The latest IPCC report is clear in its message: the decisions we make today will shape tomorrow.

3. Electric vehicles

Although they have been a hot topic for some time now, electric vehicles cannot be overlooked.

the IPCC identified electric vehicles as having the greatest decarbonization potential for ground transportation. Why? Because the increased adoption of electric vehicles, facilitated by falling costs, has already enabled emission reductions. And the market shares of electric vehicles have triple in two years.

In Australia, the energy and transport sectors represent more than 50% of carbon emissions. To research shows that electric vehicles could transform the transport sector, if combined with a 100% renewable electricity system where all the energy used is produced from renewable sources.

Furthermore, if all vehicles were electric and we had a 100% renewable electricity grid, consumers could expect to safeguard approximately AU$1,000-2,000 per year (based on petrol prices of AU$1.40-2.00 per litre).

Electric vehicles need to be charged, but this may or may not be controlled. Uncontrolled charging allows the user to charge their vehicle at any time of the day, while controlled charging relies on maximize benefits by charging during the day, for example, when there is abundant sunlight. Rolling around 16 million electric vehicles on Australian roads would require 205 gigawatts of installed capacity supply the electricity needed for recharging, if it is based on a 100% renewable electricity system.

According to the Australian Bureau of Statistics, there were 23,000 electric vehicles registered in Australia in 2021, out of approximately 20 million vehicles in total. Australia is falling behind other developed countries in the race to adopt this technology.

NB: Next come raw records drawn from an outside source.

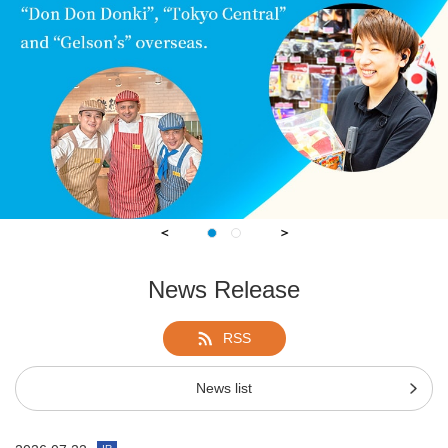
＜
＞
1
1
2
2
News Release
RSS
News list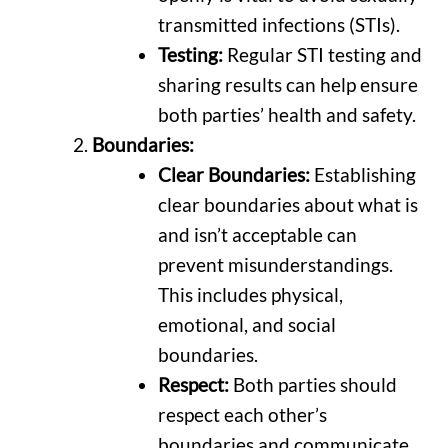
transmitted infections (STIs).
Testing:
Regular STI testing and
sharing results can help ensure
both parties’ health and safety.
Boundaries:
Clear Boundaries:
Establishing
clear boundaries about what is
and isn’t acceptable can
prevent misunderstandings.
This includes physical,
emotional, and social
boundaries.
Respect:
Both parties should
respect each other’s
boundaries and communicate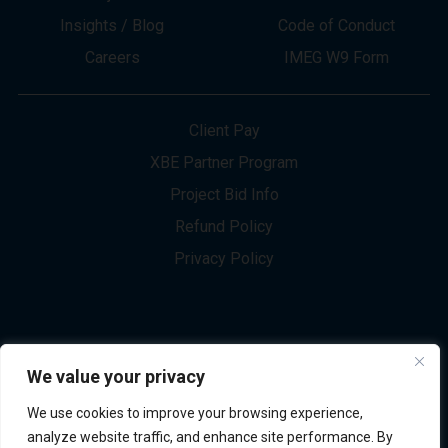
About
Innovation
Services
Newsletter Sign-up
Markets
Join our Team
Projects
Contact Us
Insights / Blog
Code of Conduct
Careers
IMEG W9 Form
Client Pay
XBE Partner Program
Project Bid Info
We value your privacy
Refund Policy
We use cookies to improve your browsing experience,
Privacy Policy
analyze website traffic, and enhance site performance. By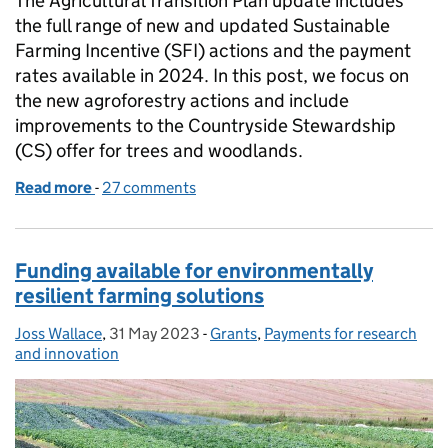
The Agricultural Transition Plan update includes
the full range of new and updated Sustainable
Farming Incentive (SFI) actions and the payment
rates available in 2024. In this post, we focus on
the new agroforestry actions and include
improvements to the Countryside Stewardship
(CS) offer for trees and woodlands.
Read more
-
of Spotlight on new actions: agroforestry and imp
27 comments
Funding available for environmentally
resilient farming solutions
Joss Wallace
Posted by:
,
31 May 2023
Posted on:
-
Grants
Categories:
,
Payments for research
and innovation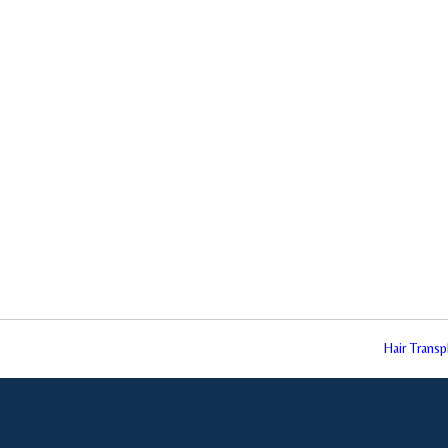
Hair Trans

Read more: Government assumes 90% of new car sales in Australia will be electric by 2050. But that’s a destination with no route

4. The vast potential of hydrogen

Solar and wind power are well-established and feasible options for reducing emissions – and are even cheaper than non-renewable sources.

But at the same time, both are variable energy sources that depend on weather, season, geography, and time of day. This can lead to supply shortages, for which alternative sources should be considered.

Hydrogen, which produces no carbon emissions when burned, is a potential option. It can be produced by separating water using electricity from wind and solar sources. It also provides a way to store renewable energy for later use.

With the falling cost of renewables and the scaling up of hydrogen deployment, hydrogen production costs are expected to fall by 30% by 2030. The increase in hydrogen energy storage technologies could lead to other reductions in the cost of variable renewable electricity systems.

the IPCC report also points to the potential of hydrogen in achieving emission reductions in the aviation sector, but notes that this will first require technology improvements and cost reductions.